**Data extracts:**
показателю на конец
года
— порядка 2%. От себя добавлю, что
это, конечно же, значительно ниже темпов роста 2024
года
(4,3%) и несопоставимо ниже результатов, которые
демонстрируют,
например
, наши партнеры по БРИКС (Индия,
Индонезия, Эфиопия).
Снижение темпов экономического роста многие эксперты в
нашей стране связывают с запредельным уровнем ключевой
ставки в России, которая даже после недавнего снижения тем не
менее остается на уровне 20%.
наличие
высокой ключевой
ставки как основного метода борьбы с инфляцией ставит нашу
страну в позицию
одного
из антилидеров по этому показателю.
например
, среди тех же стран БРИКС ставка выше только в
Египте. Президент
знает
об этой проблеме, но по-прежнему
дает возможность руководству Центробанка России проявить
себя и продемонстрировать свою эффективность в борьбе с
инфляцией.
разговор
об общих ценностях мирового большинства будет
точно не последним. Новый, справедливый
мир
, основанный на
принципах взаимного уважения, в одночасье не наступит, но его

**What the exercise asks:** Copy each line above that has the word "темпов".

**Your response:**
это, конечно же, значительно ниже темпов роста 2024
Снижение темпов экономического роста многие эксперты в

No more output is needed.